What this task involves
Transcribe each entry exactly as it appears, leaving out any picture it holds.

··· Exercise data

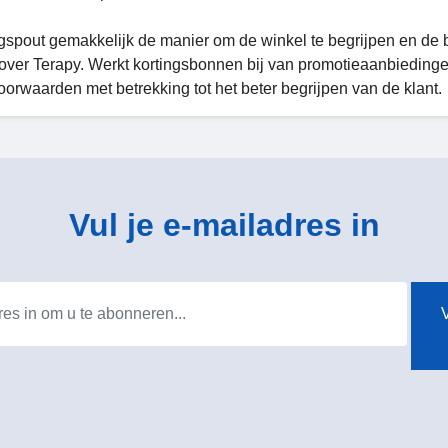
spout gemakkelijk de manier om de winkel te begrijpen en de be
over Terapy. Werkt kortingsbonnen bij van promotieaanbieding
oorwaarden met betrekking tot het beter begrijpen van de klant.
Vul je e-mailadres in
V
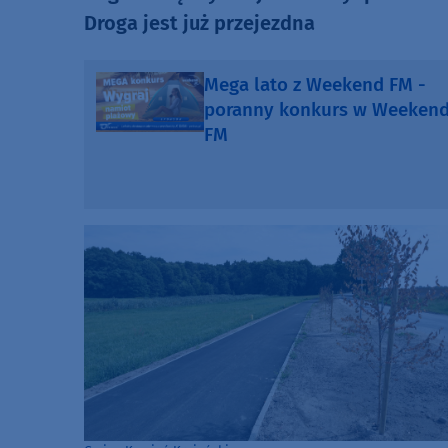
Droga jest już przejezdna
Mega lato z Weekend FM -
poranny konkurs w Weeken
FM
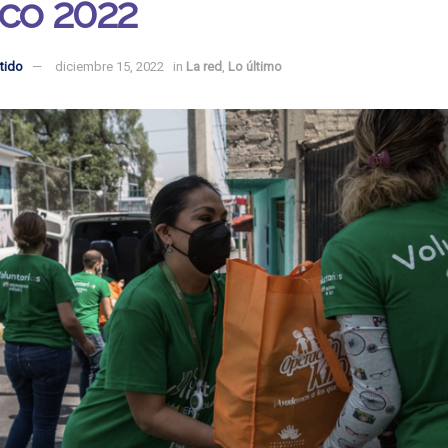
ico 2022
tido
diciembre 15, 2022
in
La red
,
Lo último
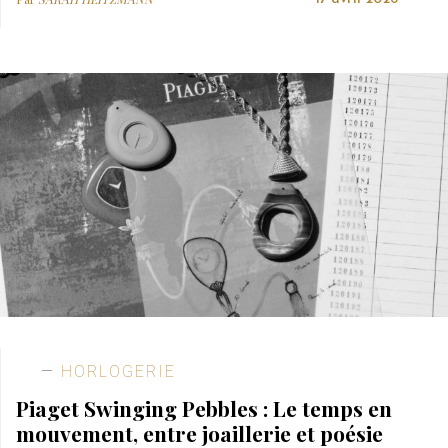
HORLOGERIE
Piaget Swinging Pebbles : Le temps en
mouvement, entre joaillerie et poésie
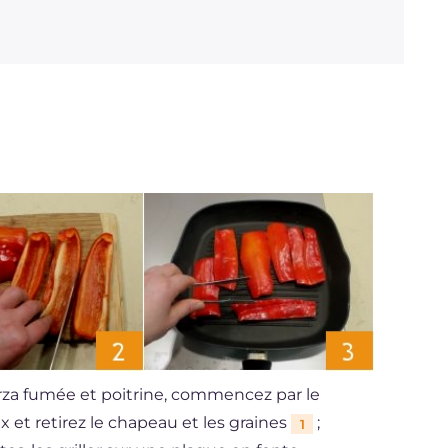
Graisses
g
59.9
dont acides gras saturés
g
29.48
Fibre
g
0.7
Cholestérol
mg
210
Sodium
mg
1840
rza fumée et poitrine, commencez par le
x et retirez le chapeau et les graines
;
1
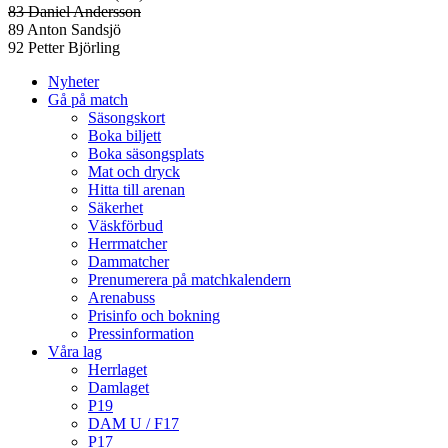
83 Daniel Andersson
89 Anton Sandsjö
92 Petter Björling
Nyheter
Gå på match
Säsongskort
Boka biljett
Boka säsongsplats
Mat och dryck
Hitta till arenan
Säkerhet
Väskförbud
Herrmatcher
Dammatcher
Prenumerera på matchkalendern
Arenabuss
Prisinfo och bokning
Pressinformation
Våra lag
Herrlaget
Damlaget
P19
DAM U / F17
P17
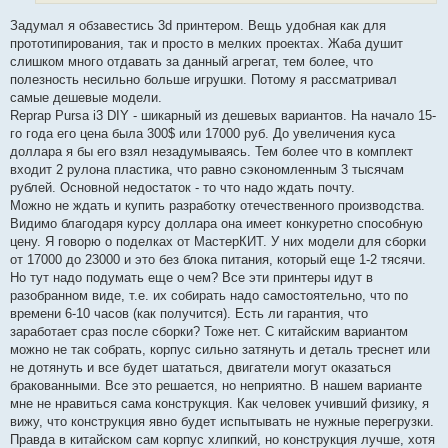
Задумал я обзавестись 3d принтером. Вещь удобная как для
прототипирования, так и просто в мелких проектах. Жаба душит
слишком много отдавать за данный агрегат, тем более, что
полезность несильно больше игрушки. Потому я рассматривал
самые дешевые модели.
Reprap Pursa i3 DIY - шикарный из дешевых вариантов. На начало 15-
го года его цена была 300$ или 17000 руб. До увеличения куса
доллара я бы его взял незадумываясь. Тем более что в комплект
входит 2 рулона пластика, что равно сэкономленным 3 тысячам
рублей. Основной недостаток - то что надо ждать почту.
Можно не ждать и купить разработку отечественного производства.
Видимо благодаря курсу доллара она имеет конкуретно способную
цену. Я говорю о поделках от МастерКИТ. У них модели для сборки
от 17000 до 23000 и это без блока питания, который еще 1-2 тясячи.
Но тут надо подумать еще о чем? Все эти принтеры идут в
разобранном виде, т.е. их собирать надо самостоятельно, что по
времени 6-10 часов (как получится). Есть ли гарантия, что
заработает сраз после сборки? Тоже нет. С китайским вариантом
можно не так собрать, корпус сильно затянуть и деталь треснет или
не дотянуть и все будет шататься, двигатели могут оказаться
бракованными. Все это решается, но неприятно. В нашем варианте
мне не нравиться сама конструкция. Как человек учивший физику, я
вижу, что конструкция явно будет испытывать не нужные перегрузки.
Правда в китайском сам корпус хлипкий, но конструкция лучше, хотя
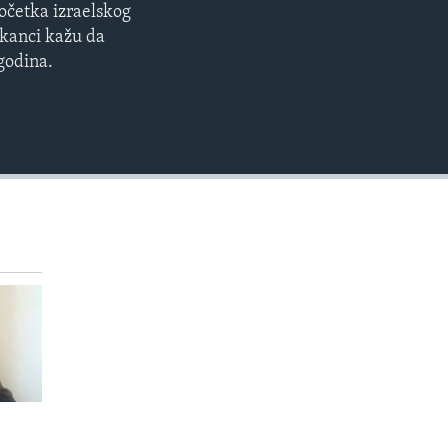
očetka izraelskog
EMBED
ikanci kažu da
 godina.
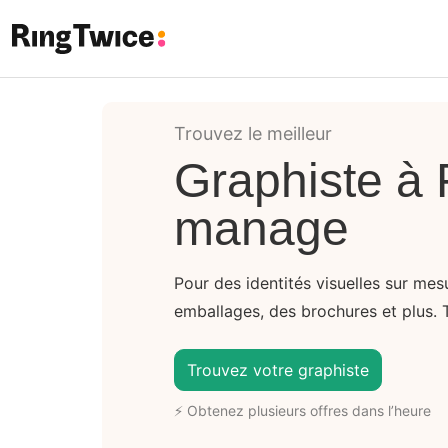
Ring Twice
Trouvez le meilleur
Graphiste à 
manage
Pour des identités visuelles sur me
emballages, des brochures et plus. 
Trouvez votre graphiste
⚡ Obtenez plusieurs offres dans l’heure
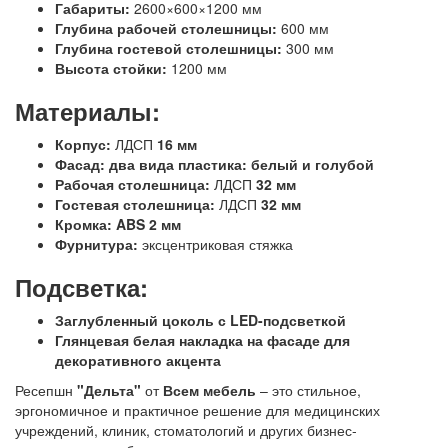
Габариты:
2600×600×1200 мм
Глубина рабочей столешницы:
600 мм
Глубина гостевой столешницы:
300 мм
Высота стойки:
1200 мм
Материалы:
Корпус:
ЛДСП
16 мм
Фасад:
два вида пластика: белый и голубой
Рабочая столешница:
ЛДСП
32 мм
Гостевая столешница:
ЛДСП
32 мм
Кромка:
ABS 2 мм
Фурнитура:
эксцентриковая стяжка
Подсветка:
Заглубленный цоколь с LED-подсветкой
Глянцевая белая накладка на фасаде для
декоративного акцента
Ресепшн
"Дельта"
от
Всем мебель
– это стильное,
эргономичное и практичное решение для медицинских
учреждений, клиник, стоматологий и других бизнес-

······

Task output
spout gemakkelijk de manier om de winkel te begrijpen en de be
over Terapy. Werkt kortingsbonnen bij van promotieaanbieding
oorwaarden met betrekking tot het beter begrijpen van de klant.
Vul je e-mailadres in
V
Droga jest już przejezdna
Mega lato z Weekend FM -
poranny konkurs w Weeken
FM
ico 2022
tido
diciembre 15, 2022
in
La red
,
Lo último
HORLOGERIE
Piaget Swinging Pebbles : Le temps en
mouvement, entre joaillerie et poésie
Graisses
g
59.9
dont acides gras saturés
g
29.48
Fibre
g
0.7
Cholestérol
mg
210
Sodium
mg
1840
rza fumée et poitrine, commencez par le
x et retirez le chapeau et les graines
;
1
83 Daniel Andersson
89 Anton Sandsjö
92 Petter Björling
Nyheter
Gå på match
Säsongskort
Boka biljett
Boka säsongsplats
Mat och dryck
Hitta till arenan
Säkerhet
Väskförbud
Herrmatcher
Dammatcher
Prenumerera på matchkalendern
Arenabuss
Prisinfo och bokning
Pressinformation
Våra lag
Herrlaget
Damlaget
P19
DAM U / F17
P17
Задумал я обзавестись 3d принтером. Вещь удобная как для
прототипирования, так и просто в мелких проектах. Жаба душит
слишком много отдавать за данный агрегат, тем более, что
полезность несильно больше игрушки. Потому я рассматривал
самые дешевые модели.
Reprap Pursa i3 DIY - шикарный из дешевых вариантов. На начало 15-
го года его цена была 300$ или 17000 руб. До увеличения куса
доллара я бы его взял незадумываясь. Тем более что в комплект
входит 2 рулона пластика, что равно сэкономленным 3 тысячам
рублей. Основной недостаток - то что надо ждать почту.
Можно не ждать и купить разработку отечественного производства.
Видимо благодаря курсу доллара она имеет конкуретно способную
цену. Я говорю о поделках от МастерКИТ. У них модели для сборки
от 17000 до 23000 и это без блока питания, который еще 1-2 тясячи.
Но тут надо подумать еще о чем? Все эти принтеры идут в
разобранном виде, т.е. их собирать надо самостоятельно, что по
времени 6-10 часов (как получится). Есть ли гарантия, что
заработает сраз после сборки? Тоже нет. С китайским вариантом
можно не так собрать, корпус сильно затянуть и деталь треснет или
не дотянуть и все будет шататься, двигатели могут оказаться
бракованными. Все это решается, но неприятно. В нашем варианте
мне не нравиться сама конструкция. Как человек учивший физику, я
вижу, что конструкция явно будет испытывать не нужные перегрузки.
Правда в китайском сам корпус хлипкий, но конструкция лучше, хотя
očetka izraelskog
EMBED
ikanci kažu da
 godina.
Ring Twice
Trouvez le meilleur
Graphiste à 
manage
Pour des identités visuelles sur me
emballages, des brochures et plus. 
Trouvez votre graphiste
⚡ Obtenez plusieurs offres dans l’heure
Габариты:
2600×600×1200 мм
Глубина рабочей столешницы:
600 мм
Глубина гостевой столешницы:
300 мм
Высота стойки:
1200 мм
Материалы:
Корпус:
ЛДСП
16 мм
Фасад:
два вида пластика: белый и голубой
Рабочая столешница:
ЛДСП
32 мм
Гостевая столешница:
ЛДСП
32 мм
Кромка:
ABS 2 мм
Фурнитура:
эксцентриковая стяжка
Подсветка:
Заглубленный цоколь с LED-подсветкой
Глянцевая белая накладка на фасаде для
декоративного акцента
Ресепшн
"Дельта"
от
Всем мебель
– это стильное,
эргономичное и практичное решение для медицинских
учреждений, клиник, стоматологий и других бизнес-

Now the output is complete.